**EXERCISE**
Count how many lines below include the string "currency", and give that number without anything else.

**Dataset entries**
<<<<

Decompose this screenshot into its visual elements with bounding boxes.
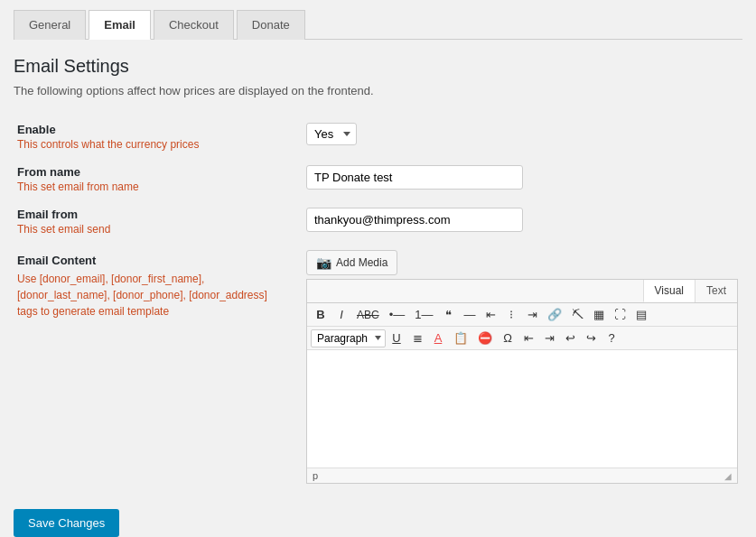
ordered-list-button[interactable]: 1— — [410, 305, 437, 324]
bold-button[interactable]: B — [311, 305, 331, 324]
from-name-input[interactable] — [306, 165, 523, 190]
from-name-label: From name — [17, 165, 285, 179]
add-media-button[interactable]: 📷 Add Media — [306, 250, 397, 275]
kitchen-sink-button[interactable]: ▤ — [631, 305, 651, 324]
paste-word-button[interactable]: 📋 — [449, 329, 472, 347]
editor-wrapper: B I ABC •— 1— ❝ — ⇤ ⁝ ⇥ 🔗 ⛏ ▦ ⛶ — [306, 302, 738, 484]
tab-text[interactable]: Text — [695, 280, 737, 302]
undo-button[interactable]: ↩ — [560, 329, 580, 347]
strikethrough-button[interactable]: ABC — [352, 305, 384, 324]
editor-tab-bar: Visual Text — [306, 279, 738, 302]
unordered-list-button[interactable]: •— — [385, 305, 410, 324]
indent-button[interactable]: ⇥ — [539, 329, 559, 347]
format-select[interactable]: Paragraph Heading 1 Heading 2 Heading 3 — [311, 329, 386, 347]
page-wrapper: General Email Checkout Donate Email Sett… — [0, 0, 756, 537]
underline-button[interactable]: U — [387, 329, 406, 347]
toolbar-row-1: B I ABC •— 1— ❝ — ⇤ ⁝ ⇥ 🔗 ⛏ ▦ ⛶ — [307, 303, 737, 327]
fullscreen-button[interactable]: ⛶ — [610, 305, 630, 324]
tab-general[interactable]: General — [14, 10, 86, 40]
unlink-button[interactable]: ⛏ — [567, 305, 588, 324]
editor-resize-handle[interactable]: ◢ — [724, 471, 732, 481]
section-description: The following options affect how prices … — [14, 84, 742, 97]
redo-button[interactable]: ↪ — [581, 329, 601, 347]
blockquote-button[interactable]: ❝ — [438, 305, 458, 324]
enable-label: Enable — [17, 123, 285, 136]
clear-format-button[interactable]: ⛔ — [473, 329, 497, 347]
enable-desc: This controls what the currency prices — [17, 138, 285, 151]
justify-button[interactable]: ≣ — [407, 329, 427, 347]
email-from-desc: This set email send — [17, 223, 285, 236]
from-name-desc: This set email from name — [17, 181, 285, 193]
enable-row: Enable This controls what the currency p… — [14, 116, 742, 158]
insert-columns-button[interactable]: ▦ — [589, 305, 609, 324]
align-center-button[interactable]: ⁝ — [501, 305, 521, 324]
editor-content[interactable] — [307, 350, 737, 468]
email-content-hint: Use [donor_email], [donor_first_name], [… — [17, 271, 285, 319]
help-button[interactable]: ? — [602, 329, 621, 347]
tab-bar: General Email Checkout Donate — [14, 9, 742, 40]
email-from-input[interactable] — [306, 208, 523, 232]
link-button[interactable]: 🔗 — [543, 305, 566, 324]
hr-button[interactable]: — — [459, 305, 480, 324]
align-left-button[interactable]: ⇤ — [481, 305, 500, 324]
tab-donate[interactable]: Donate — [237, 10, 305, 40]
font-color-button[interactable]: A — [428, 329, 448, 347]
add-media-label: Add Media — [336, 256, 387, 269]
add-media-icon: 📷 — [316, 255, 331, 270]
tab-checkout[interactable]: Checkout — [154, 10, 234, 40]
special-char-button[interactable]: Ω — [498, 329, 518, 347]
align-right-button[interactable]: ⇥ — [522, 305, 542, 324]
save-changes-button[interactable]: Save Changes — [14, 509, 119, 537]
toolbar-row-2: Paragraph Heading 1 Heading 2 Heading 3 … — [307, 327, 737, 350]
from-name-row: From name This set email from name — [14, 158, 742, 200]
editor-current-tag: p — [313, 470, 318, 481]
tab-visual[interactable]: Visual — [643, 280, 695, 302]
tab-email[interactable]: Email — [89, 10, 151, 40]
outdent-button[interactable]: ⇤ — [518, 329, 538, 347]
email-from-label: Email from — [17, 208, 285, 221]
add-media-row: 📷 Add Media — [306, 250, 739, 275]
page-title: Email Settings — [14, 56, 742, 77]
editor-status-bar: p ◢ — [307, 468, 737, 483]
italic-button[interactable]: I — [331, 305, 351, 324]
email-from-row: Email from This set email send — [14, 200, 742, 243]
enable-select[interactable]: Yes No — [306, 123, 357, 145]
email-content-label: Email Content — [17, 254, 285, 267]
settings-table: Enable This controls what the currency p… — [14, 116, 742, 491]
email-content-row: Email Content Use [donor_email], [donor_… — [14, 243, 742, 491]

>>>>

**REPLY**
3